Mysteriously, a gentleman appeared, identified himself as a doctor and tourist from St. Louis, MO. He laid me down on a couch, had someone bring me water and explained that the disparity between the scorching outdoor temperatures and air-conditioned cold of the Stardust plus my pregnancy caused me to feel ill.

Suddenly, Harold materialized. When I told him about my jackpot and he inquired, “Are you going to share it with me?”

Adamantly, I answered, “No.” Instead, I used it to buy a guitar from a Sear’s & Roeback Catalog. A Silvertone guitar cost $19.95 and its cardboard case was an additional $5.95.

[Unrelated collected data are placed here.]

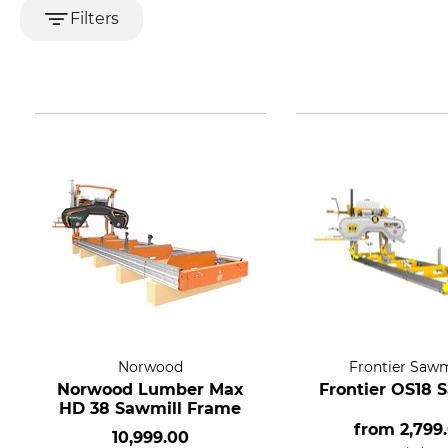
Filters
Norwood
Frontier Sawm
Norwood Lumber Max
Frontier OS18 
HD 38 Sawmill Frame
from
2,799
10,999.00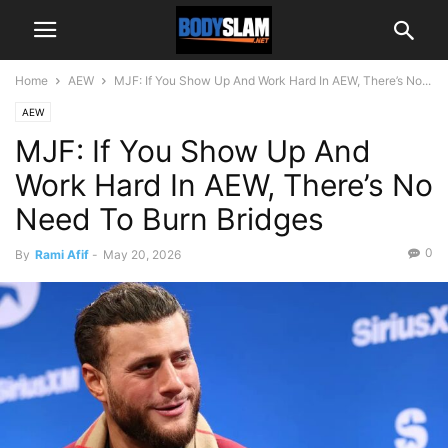
Home
AEW
MJF: If You Show Up And Work Hard In AEW, There’s No...
AEW
MJF: If You Show Up And
Work Hard In AEW, There’s No
Need To Burn Bridges
0
By
Rami Afif
-
May 20, 2026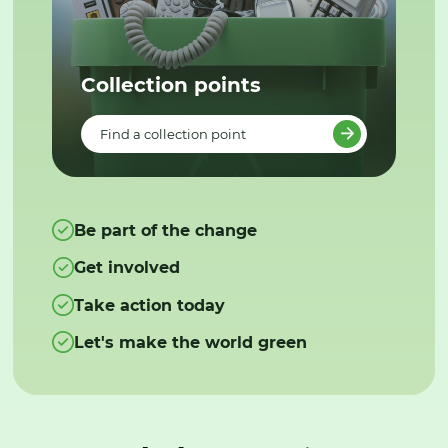
Collection points
Find a collection point
Be part of the change
Get involved
Take action today
Let's make the world green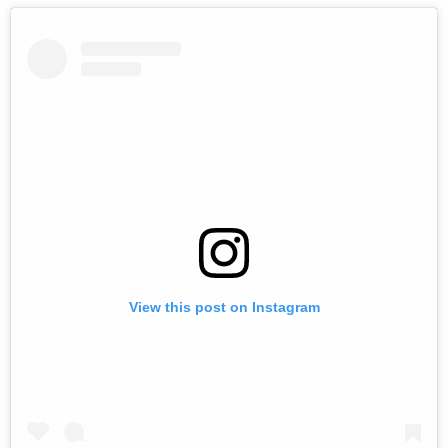
View this post on Instagram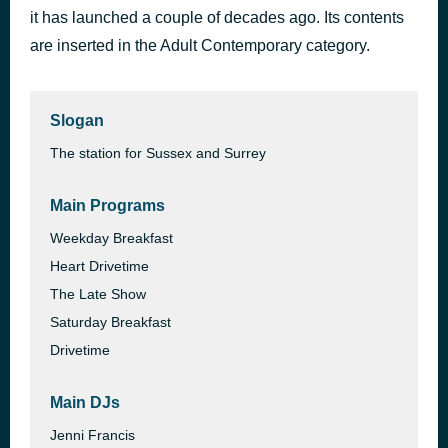
it has launched a couple of decades ago. Its contents
One More Time
1 hour ago
Daft Punk
are inserted in the Adult Contemporary category.
Slogan
The station for Sussex and Surrey
Main Programs
Weekday Breakfast
Heart Drivetime
The Late Show
Saturday Breakfast
Drivetime
Main DJs
Jenni Francis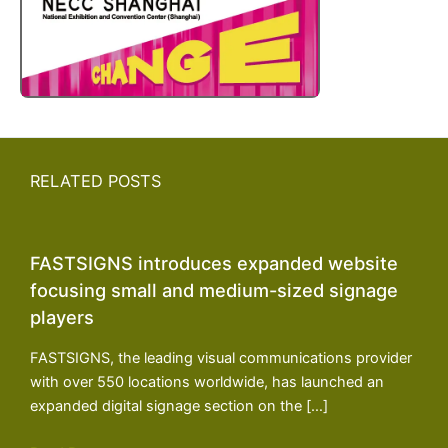
RELATED POSTS
FASTSIGNS introduces expanded website
focusing small and medium-sized signage
players
FASTSIGNS, the leading visual communications provider
with over 550 locations worldwide, has launched an
expanded digital signage section on the […]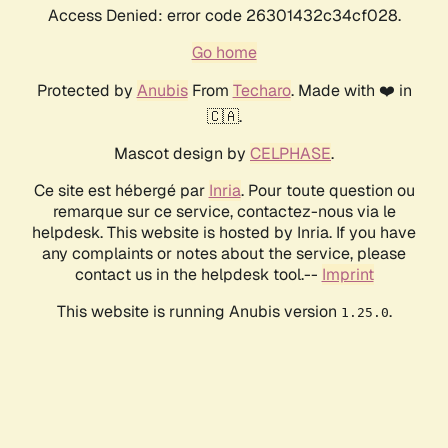
Access Denied: error code 26301432c34cf028.
Go home
Protected by
Anubis
From
Techaro
. Made with ❤️ in
🇨🇦.
Mascot design by
CELPHASE
.
Ce site est hébergé par
Inria
. Pour toute question ou
remarque sur ce service, contactez-nous via le
helpdesk. This website is hosted by Inria. If you have
any complaints or notes about the service, please
contact us in the helpdesk tool.--
Imprint
This website is running Anubis version
.
1.25.0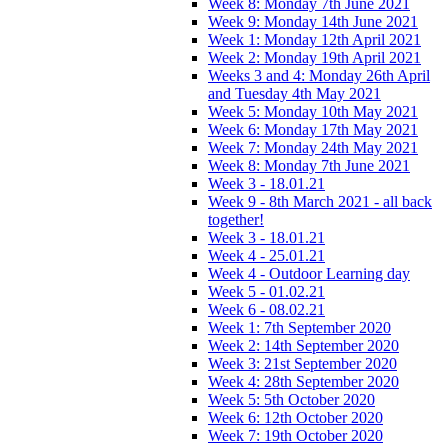
Week 8: Monday 7th June 2021
Week 9: Monday 14th June 2021
Week 1: Monday 12th April 2021
Week 2: Monday 19th April 2021
Weeks 3 and 4: Monday 26th April
and Tuesday 4th May 2021
Week 5: Monday 10th May 2021
Week 6: Monday 17th May 2021
Week 7: Monday 24th May 2021
Week 8: Monday 7th June 2021
Week 3 - 18.01.21
Week 9 - 8th March 2021 - all back
together!
Week 3 - 18.01.21
Week 4 - 25.01.21
Week 4 - Outdoor Learning day
Week 5 - 01.02.21
Week 6 - 08.02.21
Week 1: 7th September 2020
Week 2: 14th September 2020
Week 3: 21st September 2020
Week 4: 28th September 2020
Week 5: 5th October 2020
Week 6: 12th October 2020
Week 7: 19th October 2020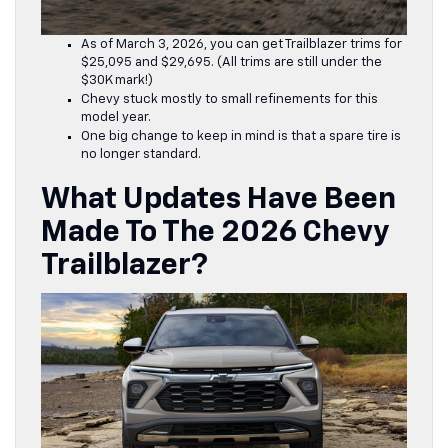
As of March 3, 2026, you can get Trailblazer trims for
$25,095 and $29,695. (All trims are still under the
$30K mark!)
Chevy stuck mostly to small refinements for this
model year.
One big change to keep in mind is that a spare tire is
no longer standard.
What Updates Have Been
Made To The 2026 Chevy
Trailblazer?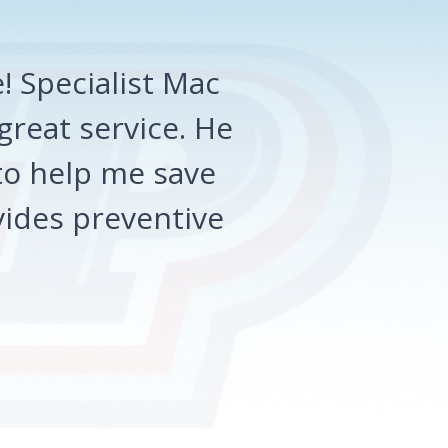
 Specialist Mac
great service. He
o help me save
ides preventive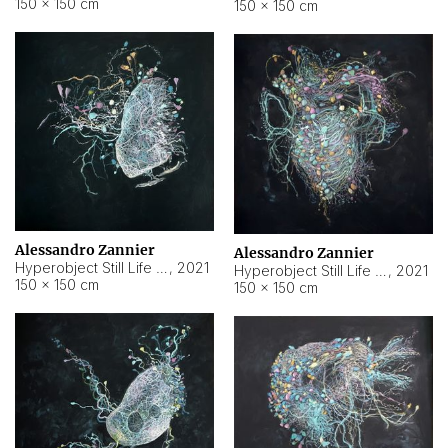
150 × 150 cm
150 × 150 cm
Alessandro Zannier
Alessandro Zannier
Hyperobject Still Life #16
,
2021
Hyperobject Still Life #3
,
2021
150 × 150 cm
150 × 150 cm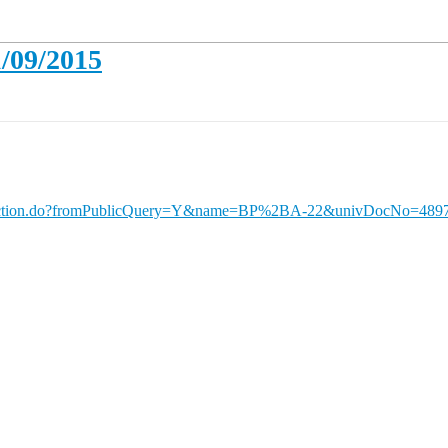
1/09/2015
ueryAction.do?fromPublicQuery=Y&name=BP%2BA-22&univDocNo=489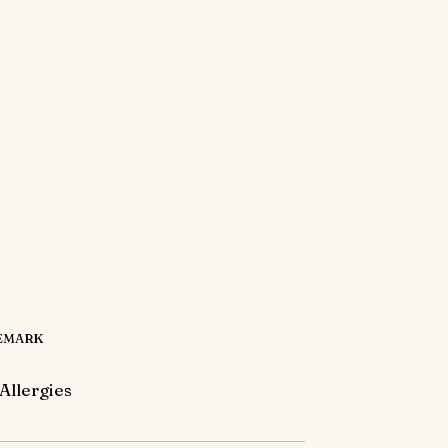
EMARK
Allergies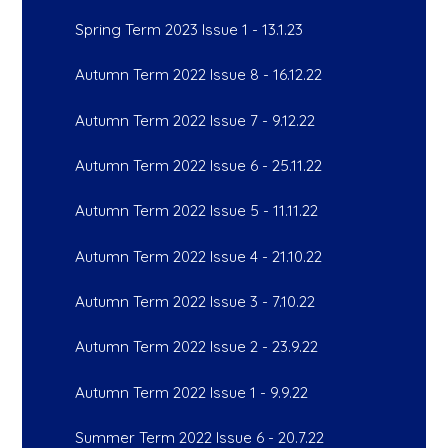
Spring Term 2023 Issue 1 - 13.1.23
Autumn Term 2022 Issue 8 - 16.12.22
Autumn Term 2022 Issue 7 - 9.12.22
Autumn Term 2022 Issue 6 - 25.11.22
Autumn Term 2022 Issue 5 - 11.11.22
Autumn Term 2022 Issue 4 - 21.10.22
Autumn Term 2022 Issue 3 - 7.10.22
Autumn Term 2022 Issue 2 - 23.9.22
Autumn Term 2022 Issue 1 - 9.9.22
Summer Term 2022 Issue 6 - 20.7.22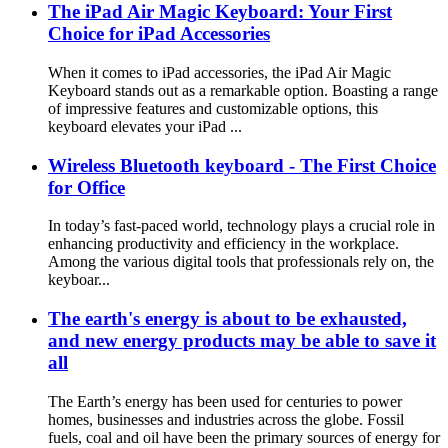
The iPad Air Magic Keyboard: Your First
Choice for iPad Accessories
When it comes to iPad accessories, the iPad Air Magic
Keyboard stands out as a remarkable option. Boasting a range
of impressive features and customizable options, this
keyboard elevates your iPad ...
Wireless Bluetooth keyboard - The First Choice
for Office
In today’s fast-paced world, technology plays a crucial role in
enhancing productivity and efficiency in the workplace.
Among the various digital tools that professionals rely on, the
keyboar...
The earth's energy is about to be exhausted,
and new energy products may be able to save it
all
The Earth’s energy has been used for centuries to power
homes, businesses and industries across the globe. Fossil
fuels, coal and oil have been the primary sources of energy for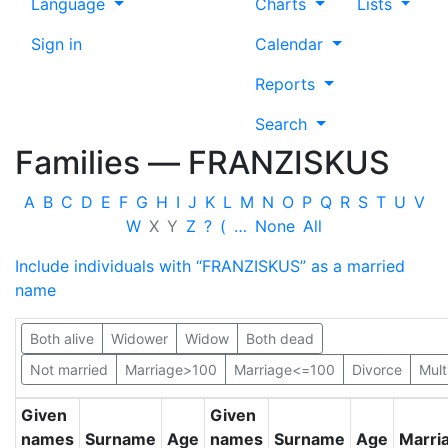
Language
Charts
Lists
Sign in
Calendar
Reports
Search
Families —
FRANZISKUS
A
B
C
D
E
F
G
H
I
J
K
L
M
N
O
P
Q
R
S
T
U
V
W
X
Y
Z
?
(
…
None
All
Include individuals with “
FRANZISKUS
” as a married
name
Both alive
Widower
Widow
Both dead
Not married
Marriage>100
Marriage<=100
Divorce
Mult
Given
Given
names
Surname
Age
names
Surname
Age
Marri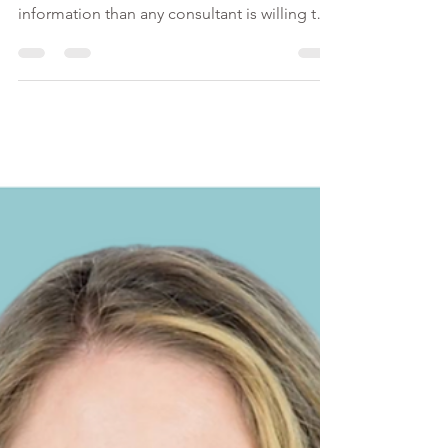
This eBook is more than just a culmination of
immigration guidelines; it's more
information than any consultant is willing to
share upfront!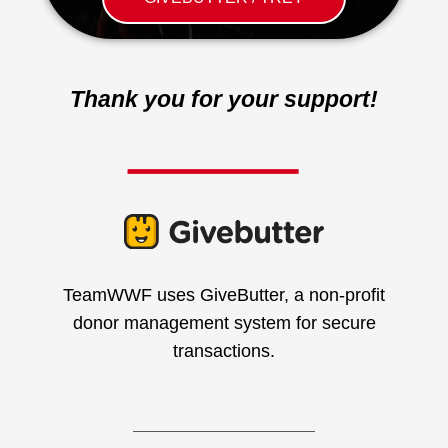
Thank you for your support!
TeamWWF uses GiveButter, a non-profit
donor management system for secure
transactions.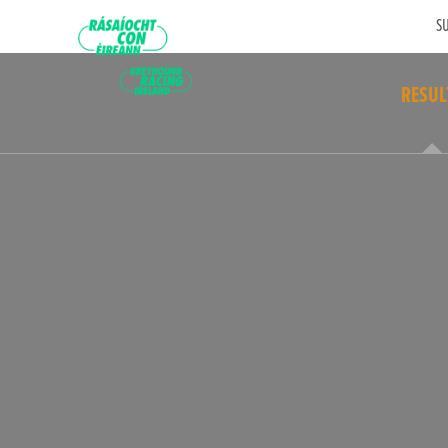
SU
RESUL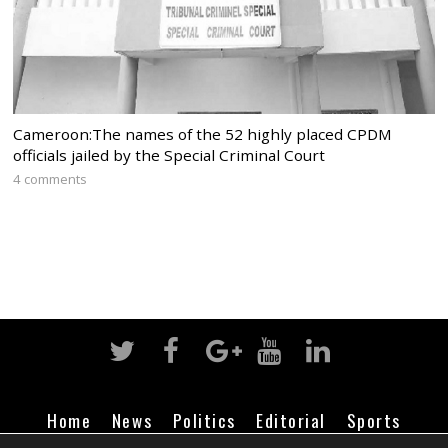
Cameroon:The names of the 52 highly placed CPDM
officials jailed by the Special Criminal Court
4 comments
Home
News
Politics
Editorial
Sports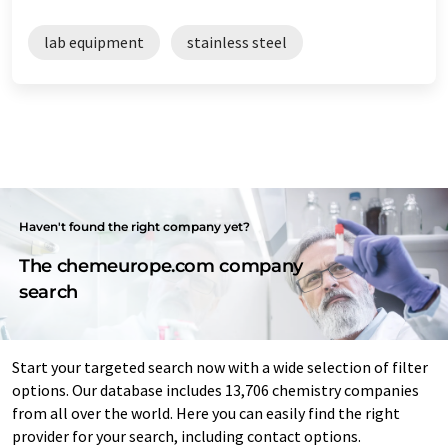
lab equipment
stainless steel
Haven't found the right company yet?
The chemeurope.com company
search
Start your targeted search now with a wide selection of filter
options. Our database includes 13,706 chemistry companies
from all over the world. Here you can easily find the right
provider for your search, including contact options.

That purchase changed my life. I met others with the same folk music passion; I learned quickly and began teaching guitar in my home and later at the YWCA; With another guitarist we played duos for different organizations; I became a music teacher at a Catholic girls school and gave guitar lessons to three nuns; My friendship with the Sister Superior persists until this moment; On the night before my son’s bar mitzvah along with my older daughter (age 11) who sang the lyrics, I played guitar, and my 13-year-old son accompanied us on bass. We recorded, “The Day After Christmas,” written by my supermarket checker and financed by a secret backer — the supermarket manager. Can you beat that for fun?

Music still enhances my life. Although I have switched to the ukulele because it’s lighter in weight, I still perform with others, and that too, has brought me great pleasure and lots of laughs.


The Las Cruces Chicks: (left to right) Marie Hughey, Roxana Gillett, Norine Dresser, Joy Goldbaum. Showing off our chicken leg stockings and wearing fowl hats, at the Las Cruces Ukes Festival we performed a parody of The House of the Rising Sun. Photo by Alfred Hughey. © Norine Dresser photo collection, 2017.

In a forthcoming weekend, the Las Cruces Ukes will be performing for Cancer Survivors and the following weekend, we will be playing for military veterans. Hopefully, these performances will bring pleasure to these audiences. For certain, the Las Cruces Ukes will feel enriched through sharing our music magic with them.


Norine Dresser is a folklorist who has passed the love of music on to her children. This makes her happy.